Arrias: The US Moon Landing
Some – amazing – friends of mine and I were in the small town of Mesilla, New Mexico last week killing a few hours; in one little store a young woman told us about the pottery they were selling, all of which had been made by Navajo Indians from around the state. As she talked she let it slip that she wasn’t from New Mexico, so we asked her where she was from; “Semipalatinsk, Kazakhstan.”
Besides the obvious strangeness of meeting someone who was born and grew up in the “secret” city where the Soviets developed and tested their nuclear weapons, the point that was – and is – of interest is that she has been here for 8 years and is now, quite definitively, an American.
50 years ago – July 20th, 1969 – we landed on the Moon… On a small brass plate on the side of the Apollo 11 lander there is a plate that reads: “We came in peace for all mankind.”
Those are wonderful words, but the simple fact is that the Apollo crews didn’t get to the Moon because of the efforts of all mankind, but because of the efforts embodied in the US space program. The US put men on the moon, not the Soviets, the Chinese, or anyone else.

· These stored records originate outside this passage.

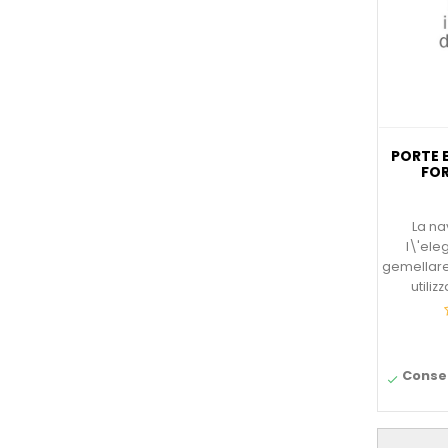
PORTE 
FOR
La na
l\'el
gemellare
utiliz
Conseg

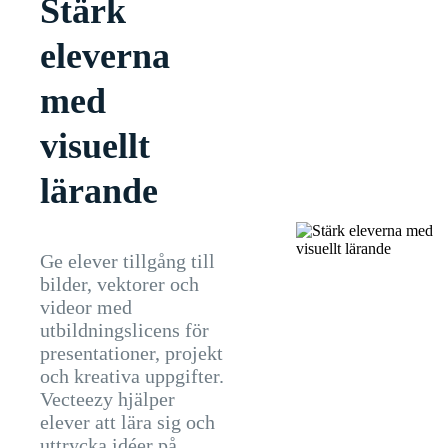
Stärk
eleverna
med
visuellt
lärande
Ge elever tillgång till
bilder, vektorer och
videor med
utbildningslicens för
presentationer, projekt
och kreativa uppgifter.
Vecteezy hjälper
elever att lära sig och
uttrycka idéer på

It was, and remains, a truly exceptional engineering feat – one created by imperfect people; one of the few events of the 20th century that will be remembered in the centuries ahead. There are those who argue that it was an engineering feat that’s unmatched with any social, cultural, or economic need; that many technological advances took place in the past that were necessary to advance civilization, but there was, and is, no great and immediate need to go into space (except, for convenience sake, into near space). Communications satellites and weather satellites are handy, but mankind doesn’t need space to survive, unlike advances in power generation and propulsion and communication and other technologies that came before the Moon landing.
I suspect that’s true, at least for the near term, say the next century or so.
But two points are worth stressing: The folks who built the Mercury – Gemini – Apollo programs, the men and women, many of whom were born in countries spread across the globe, were Americans.
We may, in this embittered and prolonged national harangue we are stuck in want to insist that every hurt is massive and horrible, transcends all time, and demand every possible human distinction; but the men and women who built and launched and flew those amazing rockets weren’t White or Black or German or French or Russian or Catholic or Protestant or Jewish; they were Americans, and should be recognized precisely as such. And they built those rockets and painted those flags on the sides of those rockets as Americans. As with the young woman in Mesilla, they may have been from someplace else, but they were – and are – Americans. Period. Not Irish-Americans, or Black-Americans or Jewish-Americans or any other kind of hyphenated Americans. Just Americans.
America remains a nation not simply of place, defined only by a boundary, but a nation of ideas, a nation built on the vision described in our founding documents. It is what makes America an exception, an exception then and an exception now.
The idea is remarkable, even if the people who created it weren’t perfect, just as the people who live here now aren’t perfect.
And the second point is this: you may regard the “Space Race” as simply a feat of engineering, unmatched with an interlocking cultural need, but how sad…
Because exploring space, conquering space, isn’t just about need, it’s about changing our world. There is the “simple” economic perspective: in just one asteroid one might find more metal – iron, nickel, manganese, copper – than the entire world uses in decades. There is more natural gas in the atmosphere of Uranus than mankind is projected to need for thousands of years.
But more important is the great cultural good that exploring and expanding into space brings us. It gives us a true challenge, it addresses the fundamental need to reach beyond our grasp, to do more, to do what “can’t be done,” to have a vision of America as something much greater than it is today, a nation and an idea that would, in the end, fully match the incredible visions of the very human but very exceptional Founding Fathers.